Tak hanya dari warga, sejumlah aktivis lingkungan juga angkat bicara. Mereka mengutuk keras tindakan DLHK yang dinilai gegabah dan merusak kepercayaan publik. Para aktivis meminta Pemerintah Kota Subulussalam segera mengumumkan semua data hasil pengujian secara terbuka dan menyeluruh, termasuk dokumen-dokumen internal yang berkaitan dengan pemantauan sungai.
“Keamanan lingkungan bukan perkara sepele. Ini menyangkut hidup dan mati warga. Kalau informasi dimanipulasi, maka kita semua dalam bahaya,” tegas seorang aktivis lingkungan yang turut mengawal isu tersebut.
Kondisi di lapangan juga semakin memprihatinkan. Nelayan yang biasa menangkap ikan kini terpaksa menghentikan aktivitas mereka. Banyak dari mereka kehilangan penghasilan harian. Warga juga mulai mengeluhkan iritasi kulit dan bau menyengat dari air sungai yang meresap ke lahan-lahan pertanian.

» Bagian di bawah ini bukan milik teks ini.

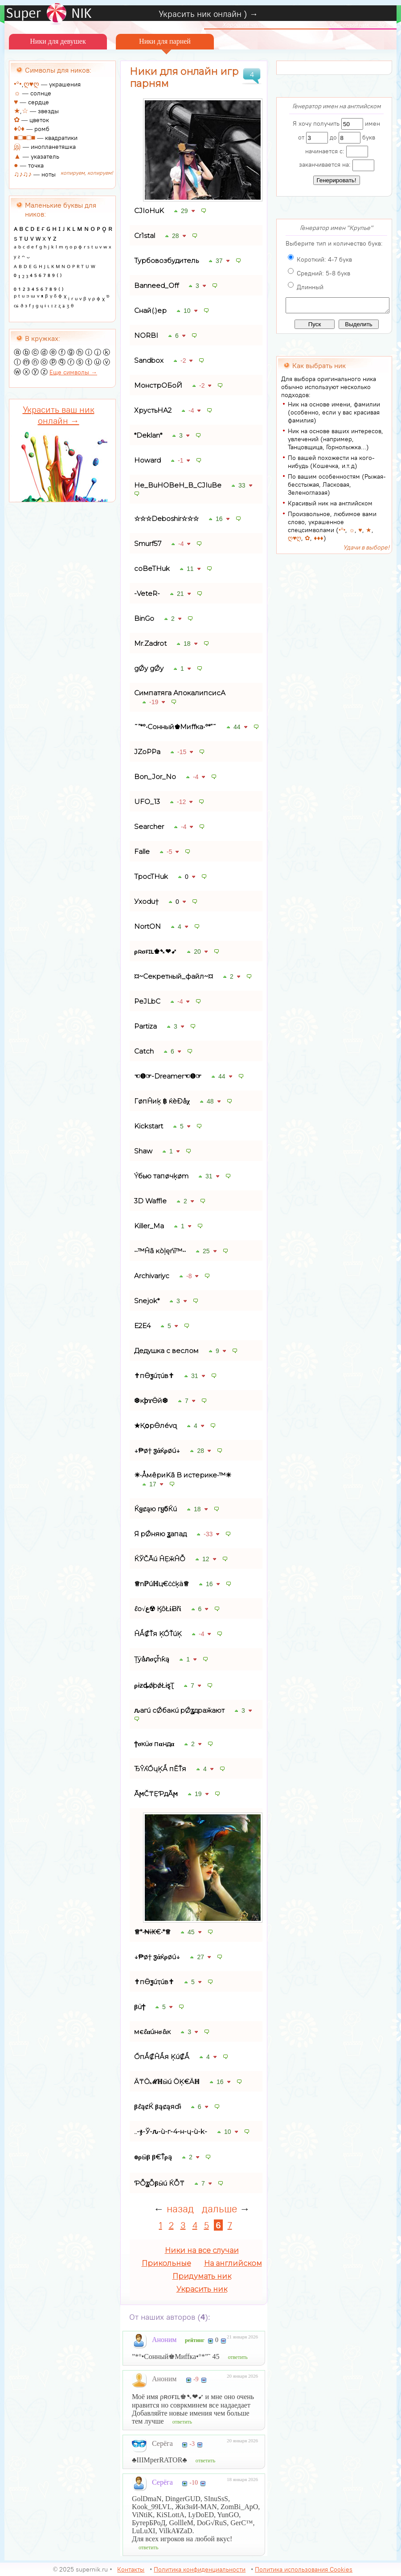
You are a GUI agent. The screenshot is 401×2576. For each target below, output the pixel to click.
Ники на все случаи (202, 2250)
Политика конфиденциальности (200, 2569)
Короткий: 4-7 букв (324, 259)
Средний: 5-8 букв (323, 273)
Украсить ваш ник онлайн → (58, 415)
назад (180, 2208)
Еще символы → (73, 372)
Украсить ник (201, 2289)
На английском (233, 2263)
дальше (219, 2208)
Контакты (130, 2569)
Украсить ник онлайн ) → (208, 13)
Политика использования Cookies (303, 2569)
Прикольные (166, 2263)
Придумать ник (201, 2276)
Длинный (310, 287)
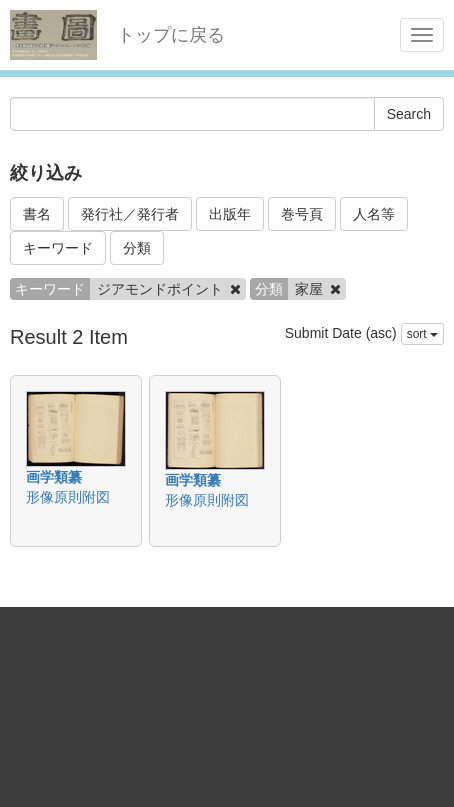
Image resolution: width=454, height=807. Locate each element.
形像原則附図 (68, 497)
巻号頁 (302, 214)
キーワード (58, 248)
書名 (37, 214)
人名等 (374, 214)
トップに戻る (171, 35)
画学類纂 (54, 477)
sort (422, 334)
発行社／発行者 (130, 214)
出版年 (230, 214)
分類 (137, 248)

Sementara itu, hingga berita ini diturunkan, DLHK Subulussalam belum memberikan klarifikasi lanjutan terkait tudingan manipulasi data dan belum merespons pertanyaan publik seputar surat dari laboratorium Universitas Syiah Kuala. Ketertutupan ini semakin mempertebal kecurigaan publik bahwa ada sesuatu yang tengah disembunyikan dari mereka.
Kini, masyarakat Subulussalam hanya bisa menanti—dengan cemas dan marah—apakah pemerintah akan berpihak pada kebenaran dan rakyat, atau justru tunduk pada tekanan pihak-pihak berkepentingan. Satu hal yang pasti: kebenaran tidak bisa dibungkam terlalu lama. Jika aparat tidak segera bertindak, maka masyarakat akan mencari keadilan dengan cara mereka sendiri.
Kepercayaan publik sudah mulai runtuh. Dan saat kepercayaan hilang, yang tersisa hanyalah perlawanan.